Economists are warning that US President Donald Trump's efforts to meddle with the Federal Reserve are going to wind up raising prices even further on working families.
Michael Madowitz, principal economist at the Roosevelt Institute, said on Wednesday that the president's efforts to strong-arm the US central bank into lowering interest rates by firing Federal Reserve Gov.

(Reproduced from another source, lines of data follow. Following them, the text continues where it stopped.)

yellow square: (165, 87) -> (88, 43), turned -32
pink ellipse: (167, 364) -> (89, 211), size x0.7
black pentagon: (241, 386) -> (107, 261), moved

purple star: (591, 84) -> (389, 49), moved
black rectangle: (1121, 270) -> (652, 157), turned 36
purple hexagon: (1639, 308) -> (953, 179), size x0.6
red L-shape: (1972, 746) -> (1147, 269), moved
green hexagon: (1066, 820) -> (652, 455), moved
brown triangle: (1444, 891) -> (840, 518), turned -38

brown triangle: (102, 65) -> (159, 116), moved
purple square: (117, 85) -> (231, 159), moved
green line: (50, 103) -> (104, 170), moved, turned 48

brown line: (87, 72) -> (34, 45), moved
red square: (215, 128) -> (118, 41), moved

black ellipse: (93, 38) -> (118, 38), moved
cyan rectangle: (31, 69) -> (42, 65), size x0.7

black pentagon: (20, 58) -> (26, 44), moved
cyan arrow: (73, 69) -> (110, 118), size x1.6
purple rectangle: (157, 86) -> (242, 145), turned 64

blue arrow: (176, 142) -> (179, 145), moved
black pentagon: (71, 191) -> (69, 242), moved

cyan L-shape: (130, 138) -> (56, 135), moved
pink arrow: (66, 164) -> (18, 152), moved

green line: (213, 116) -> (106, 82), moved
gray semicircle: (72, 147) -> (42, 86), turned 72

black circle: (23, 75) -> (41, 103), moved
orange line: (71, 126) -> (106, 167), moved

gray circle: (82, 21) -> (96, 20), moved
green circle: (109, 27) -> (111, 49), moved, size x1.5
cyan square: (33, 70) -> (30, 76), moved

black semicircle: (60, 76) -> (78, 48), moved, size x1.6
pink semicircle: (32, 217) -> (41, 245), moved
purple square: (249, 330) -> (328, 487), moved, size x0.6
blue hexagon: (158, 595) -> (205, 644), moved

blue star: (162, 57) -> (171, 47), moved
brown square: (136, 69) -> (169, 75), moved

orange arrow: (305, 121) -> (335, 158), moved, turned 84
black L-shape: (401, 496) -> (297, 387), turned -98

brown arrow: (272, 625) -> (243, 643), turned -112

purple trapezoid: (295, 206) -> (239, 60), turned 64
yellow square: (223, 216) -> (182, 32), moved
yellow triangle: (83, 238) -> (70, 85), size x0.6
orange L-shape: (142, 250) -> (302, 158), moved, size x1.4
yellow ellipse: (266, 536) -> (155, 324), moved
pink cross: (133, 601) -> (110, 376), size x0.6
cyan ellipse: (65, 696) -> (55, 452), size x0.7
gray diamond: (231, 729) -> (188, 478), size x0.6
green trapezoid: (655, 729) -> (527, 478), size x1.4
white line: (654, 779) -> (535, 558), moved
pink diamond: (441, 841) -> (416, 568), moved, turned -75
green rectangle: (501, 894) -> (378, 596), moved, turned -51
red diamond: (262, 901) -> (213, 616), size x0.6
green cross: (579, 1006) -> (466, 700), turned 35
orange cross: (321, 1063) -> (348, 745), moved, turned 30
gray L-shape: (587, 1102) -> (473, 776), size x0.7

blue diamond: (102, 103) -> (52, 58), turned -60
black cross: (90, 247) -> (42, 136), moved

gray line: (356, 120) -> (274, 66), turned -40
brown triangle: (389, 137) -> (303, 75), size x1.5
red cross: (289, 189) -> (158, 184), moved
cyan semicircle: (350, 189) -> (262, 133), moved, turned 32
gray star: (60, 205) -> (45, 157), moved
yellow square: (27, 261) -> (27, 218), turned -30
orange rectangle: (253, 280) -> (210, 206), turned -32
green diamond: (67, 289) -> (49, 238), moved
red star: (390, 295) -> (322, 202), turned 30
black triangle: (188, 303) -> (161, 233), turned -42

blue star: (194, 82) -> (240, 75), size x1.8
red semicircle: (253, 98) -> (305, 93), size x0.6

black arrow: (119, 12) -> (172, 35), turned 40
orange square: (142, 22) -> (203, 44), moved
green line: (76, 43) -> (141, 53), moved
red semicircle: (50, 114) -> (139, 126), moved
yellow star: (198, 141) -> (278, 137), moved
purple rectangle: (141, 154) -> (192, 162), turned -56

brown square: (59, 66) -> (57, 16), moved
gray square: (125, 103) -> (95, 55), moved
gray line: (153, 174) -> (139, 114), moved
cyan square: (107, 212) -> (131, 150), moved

Lisa Cook would backfire by accelerating inflation.
"The administration's efforts to politicize interest rates—an authoritarian tactic—will ultimately hurt American families by driving up costs," he said. "That helps explain why Fed independence has helped keep inflation under 3%, while, after years of political interference in their central bank, Turkey's inflation rate is over 33%."
Heidi Shierholz, the president of the Economic Policy Institute, said that the president's move to fire Cook "radically undermines what Trump says his own goal is: lowering U.S. interest rates to spur faster economic growth."
She then gave a detailed explanation for why Trump imposing his will on the Federal Reserve would likely bring economic pain.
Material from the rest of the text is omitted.